Collected data
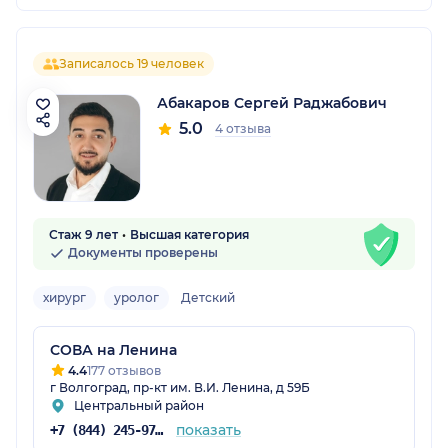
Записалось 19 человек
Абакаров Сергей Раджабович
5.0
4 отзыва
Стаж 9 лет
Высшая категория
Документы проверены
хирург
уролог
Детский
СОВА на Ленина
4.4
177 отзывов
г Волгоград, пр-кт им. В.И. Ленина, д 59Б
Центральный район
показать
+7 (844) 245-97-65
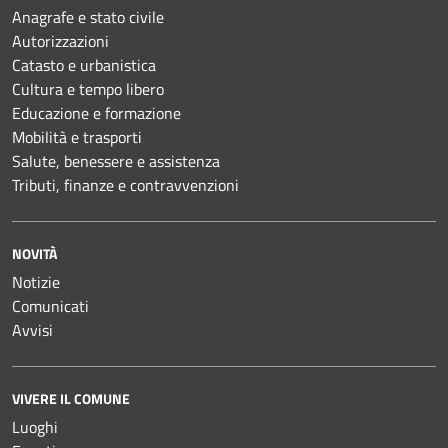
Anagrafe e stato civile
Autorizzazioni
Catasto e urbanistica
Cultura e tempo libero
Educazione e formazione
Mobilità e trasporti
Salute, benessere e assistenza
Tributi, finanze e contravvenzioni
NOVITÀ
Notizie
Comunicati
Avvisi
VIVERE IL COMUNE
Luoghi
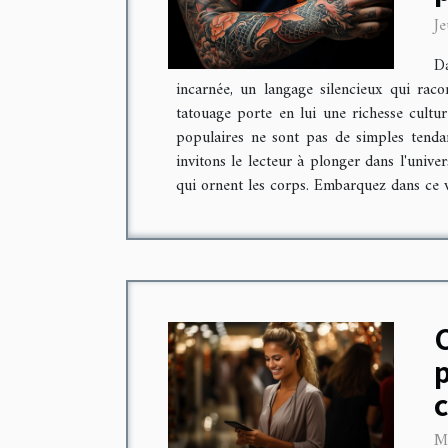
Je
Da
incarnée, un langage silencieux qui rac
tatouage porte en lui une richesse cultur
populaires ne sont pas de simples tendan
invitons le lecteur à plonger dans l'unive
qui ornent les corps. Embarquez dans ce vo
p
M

...

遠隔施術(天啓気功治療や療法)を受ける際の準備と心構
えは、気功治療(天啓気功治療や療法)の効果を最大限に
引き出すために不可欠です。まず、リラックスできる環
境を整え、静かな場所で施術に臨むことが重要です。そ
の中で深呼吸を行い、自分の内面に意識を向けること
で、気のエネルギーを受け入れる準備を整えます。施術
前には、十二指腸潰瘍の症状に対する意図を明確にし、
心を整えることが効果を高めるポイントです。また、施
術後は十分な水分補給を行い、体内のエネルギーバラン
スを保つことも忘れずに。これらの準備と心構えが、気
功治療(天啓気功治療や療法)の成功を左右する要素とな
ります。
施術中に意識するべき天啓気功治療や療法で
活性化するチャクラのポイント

--- TASK GOAL ---
Find the word "Ленина" in the data and copy out each line where it turns up.

--- ANSWER BOX ---
СОВА на Ленина
г Волгоград, пр-кт им. В.И. Ленина, д 59Б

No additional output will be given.